I disagree with two words "and grammatical" which appeared next to "lexical" above.

It seems to me that the effort I make to "warp the meaning" of some of my grammar has the effect of un-warping, clarifying, freeing my sentences from dogmatism. Why else should we attempt to write without copula-be?

-----------------


I agree that

" ... the verb, and not the common noun, constitutes the logically indispensible basis of any proposition."

I disagree that

'People do not behave/appear/react in an adjectival way, for example: "good" or "bad."'

It seems to me that people DO behave in an adjectival way, that is, in a bad way, and also that people behave adverbially, that is, "in a bad way". Those four quoted words behave as an adverb, I think.

-------------------

I agree that

' "The coming Athenians into the woods." ... doesn't work very well. '

It seems to me that we require "The coming-in-to-the-woods Athenians [main verb required]" or "The coming Athenians move into the woods [and another VERB optional]" or "The moving Athenians come ..."

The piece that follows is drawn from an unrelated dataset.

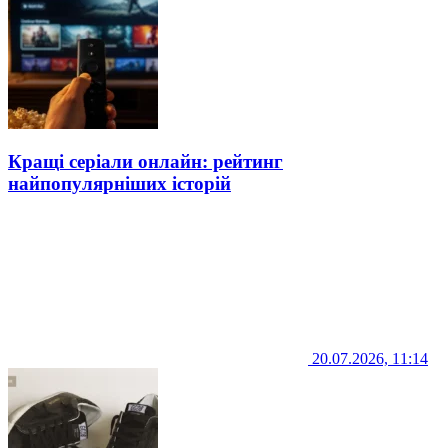
Кращі серіали онлайн: рейтинг
найпопулярніших історій
20.07.2026, 11:14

In summary, then, I would like to say again that I find it helpful to treat the progressive verb as a copula plus adjective, to move the adjective (the -ING form) and its modifiers to the front of the noun, and to put some effort into choosing a main verb.

Examples.
The car is red.
The car was to have been moving.
The driver had expected to be paying a Chunnel toll..

Rewritten examples.
The red car glowed in the sunlight.
The car stalled, ruining the getaway.
The free ticket delighted the driver.